Exercise requirements: Throughout the entries below, report every line where "Lausanne" is found.
Excerpted data Start Marker
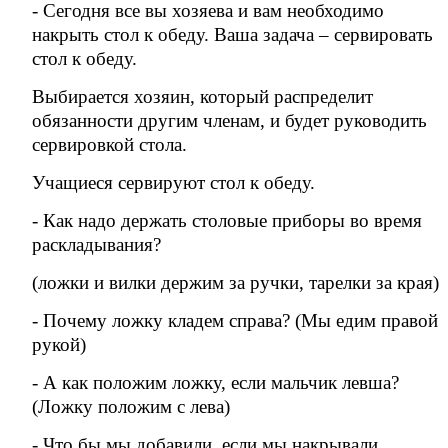
- Сегодня все вы хозяева и вам необходимо
накрыть стол к обеду. Ваша задача – сервировать
стол к обеду.
Выбирается хозяин, который распределит
обязанности другим членам, и будет руководить
сервировкой стола.
Учащиеся сервируют стол к обеду.
- Как надо держать столовые приборы во время
раскладывания?
(ложки и вилки держим за ручки, тарелки за края)
- Почему ложку кладем справа? (Мы едим правой
рукой)
- А как положим ложку, если мальчик левша?
(Ложку положим с лева)
- Что бы мы добавили, если мы накрывали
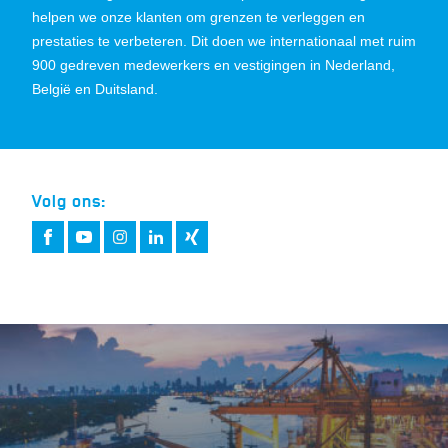
helpen we onze klanten om grenzen te verleggen en
prestaties te verbeteren. Dit doen we internationaal met ruim
900 gedreven medewerkers en vestigingen in Nederland,
België en Duitsland.
Volg ons:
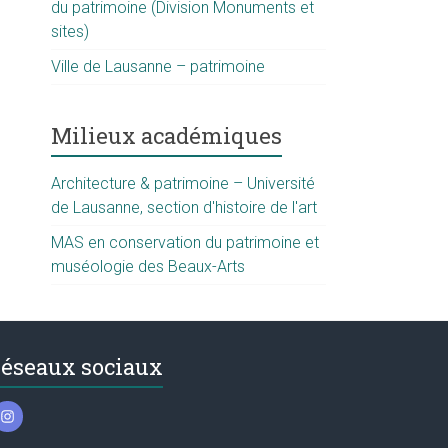
du patrimoine (Division Monuments et
sites)
Ville de Lausanne – patrimoine
Milieux académiques
Architecture & patrimoine – Université
de Lausanne, section d'histoire de l'art
MAS en conservation du patrimoine et
muséologie des Beaux-Arts
éseaux sociaux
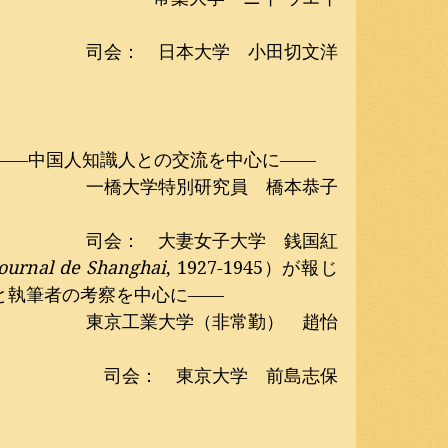
司会：　日本大学　小田切文洋
　――中国人知識人との交流を中心に――
一橋大学特別研究員　橋本恭子
司会：　大妻女子大学　銭国紅
Journal de Shanghai
, 1927-1945）が報じ
と執筆者の考察を中心に――
東京工業大学（非常勤）　趙怡
司会：　東京大学　前島志保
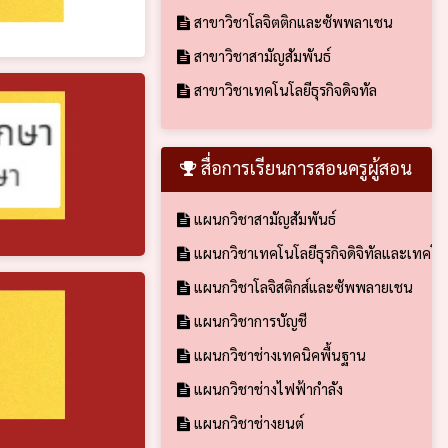
สาขาวิชาโลจิตติกและซัพพลาเชน
สาขาวิชาสามัญสัมพันธ์
สาขาวิชาเทคโนโลยีธุรกิจดิจทัล
สื่อการเรียนการสอนครูผู้สอน
แผนกวิชาสามัญสัมพันธ์
แผนกวิชาเทคโนโลยีธุรกิจดิจิทัลและเทคโ
แผนกวิชาโลจิสติกส์และซัพพลายเชน
แผนกวิชาการบัญชี
แผนกวิชาช่างเทคนิคพื้นฐาน
แผนกวิชาช่างไฟฟ้ากำลัง
แผนกวิชาช่างยนต์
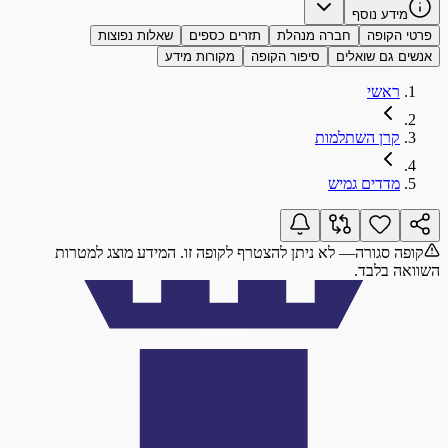
מידע נוסף
פרטי הקופה
חברה מנהלת
תזרים כספים
שאלות נפוצות
אנשים גם שואלים
סיפור הקופה
מקורות מידע
ראשי
קרן השתלמות
מדדים גמיש
קופה סגורה
— לא ניתן להצטרף לקופה זו. המידע מוצג למטרות
השוואה בלבד.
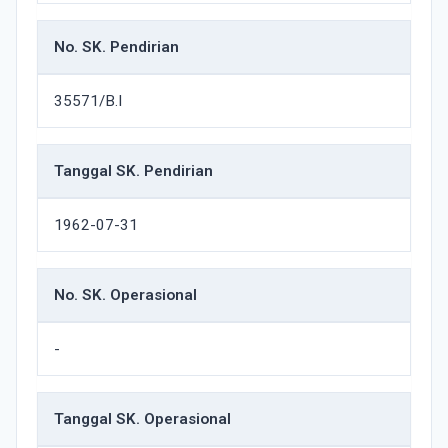
No. SK. Pendirian
35571/B.I
Tanggal SK. Pendirian
1962-07-31
No. SK. Operasional
-
Tanggal SK. Operasional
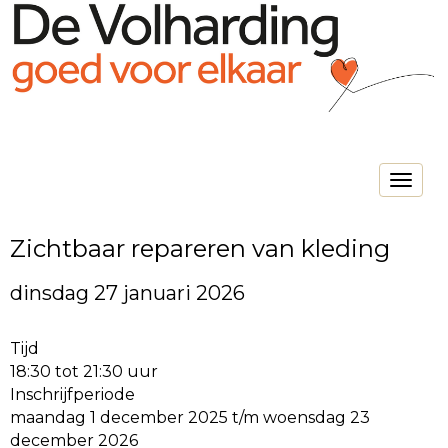
Toggle na
Zichtbaar repareren van kleding
dinsdag 27 januari 2026
Tijd
18:30 tot 21:30 uur
Inschrijfperiode
maandag 1 december 2025 t/m woensdag 23
december 2026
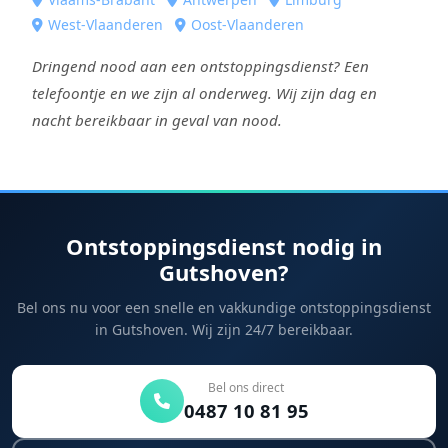
West-Vlaanderen
Oost-Vlaanderen
Dringend nood aan een ontstoppingsdienst? Een
telefoontje en we zijn al onderweg. Wij zijn dag en
nacht bereikbaar in geval van nood.
Ontstoppingsdienst nodig in
Gutshoven?
Bel ons nu voor een snelle en vakkundige ontstoppingsdienst
in Gutshoven. Wij zijn 24/7 bereikbaar.
Bel ons direct
0487 10 81 95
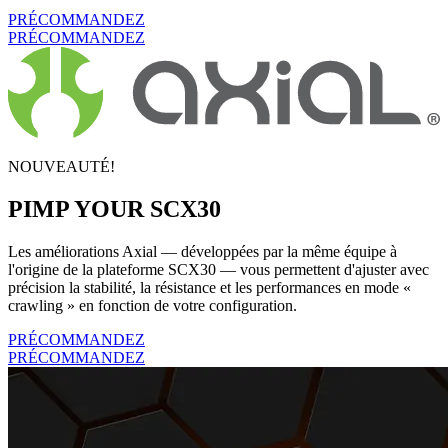
PRÉCOMMANDEZ
PRÉCOMMANDEZ
NOUVEAUTÉ!
PIMP YOUR SCX30
Les améliorations Axial — développées par la même équipe à
l'origine de la plateforme SCX30 — vous permettent d'ajuster avec
précision la stabilité, la résistance et les performances en mode «
crawling » en fonction de votre configuration.
PRÉCOMMANDEZ
PRÉCOMMANDEZ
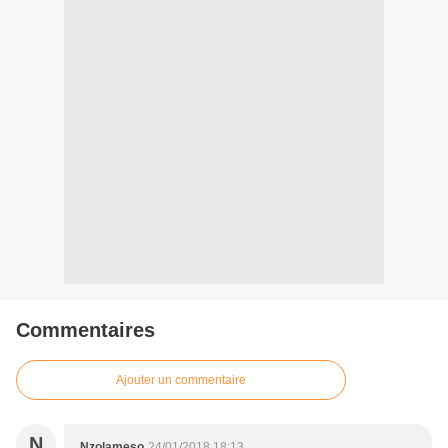
Commentaires
Ajouter un commentaire
N
Nzolameso
24/01/2018 18:13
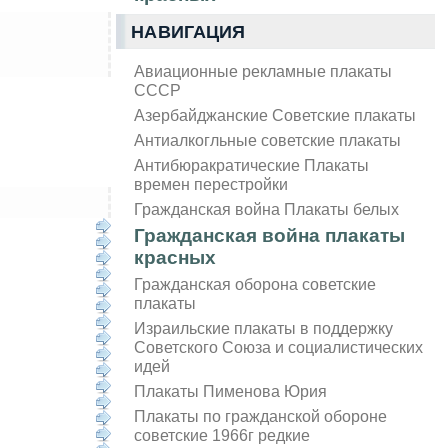
НАВИГАЦИЯ
Авиационные рекламные плакаты
СССР
Азербайджанские Советские плакаты
Антиалкогльные советские плакаты
Антибюракратические Плакаты
времен перестройки
Гражданская война Плакаты белых
Гражданская война плакаты
красных
Гражданская оборона советские
плакаты
Израильские плакаты в поддержку
Советского Союза и социалистических
идей
Плакаты Пименова Юрия
Плакаты по гражданской обороне
советские 1966г редкие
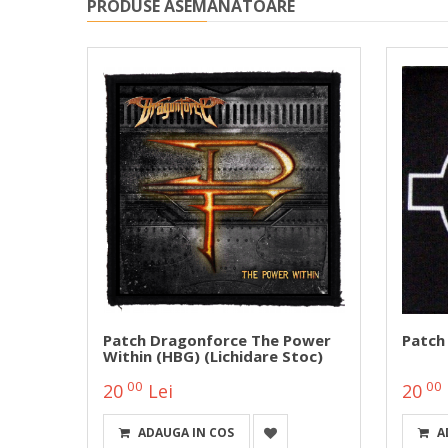
PRODUSE ASEMANATOARE
rd
Patch Dragonforce The Power
Patch
Within (HBG) (lichidare Stoc)
00
00
20
Lei
20
ADAUGA IN COS
A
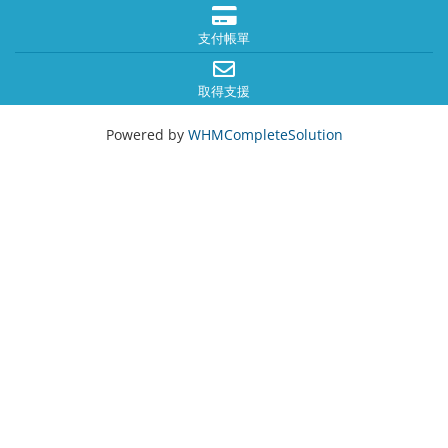
支付帳單
取得支援
Powered by
WHMCompleteSolution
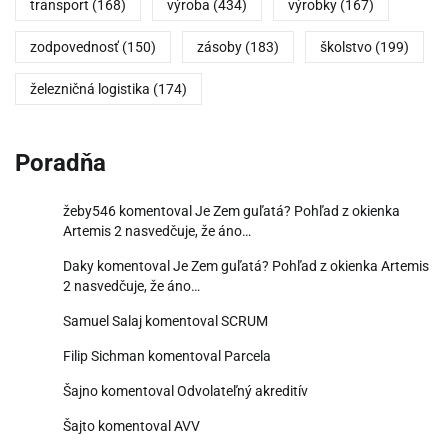
transport
(168)
výroba
(434)
výrobky
(167)
zodpovednosť
(150)
zásoby
(183)
školstvo
(199)
železničná logistika
(174)
Poradňa
žeby546
komentoval
Je Zem guľatá? Pohľad z okienka
Artemis 2 nasvedčuje, že áno…
Daky
komentoval
Je Zem guľatá? Pohľad z okienka Artemis
2 nasvedčuje, že áno…
Samuel Salaj
komentoval
SCRUM
Filip Sichman
komentoval
Parcela
Šajno
komentoval
Odvolateľný akreditív
Šajto
komentoval
AVV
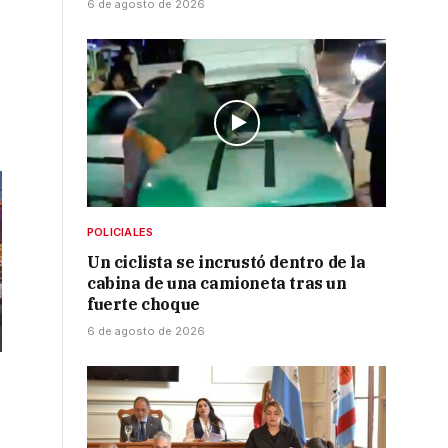
6 de agosto de 2026
POLICIALES
Un ciclista se incrustó dentro de la
cabina de una camioneta tras un
fuerte choque
6 de agosto de 2026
Excerpted data End Marker
Output for this exercise:
Ville de Lausanne – patrimoine
de Lausanne, section d'histoire de l'art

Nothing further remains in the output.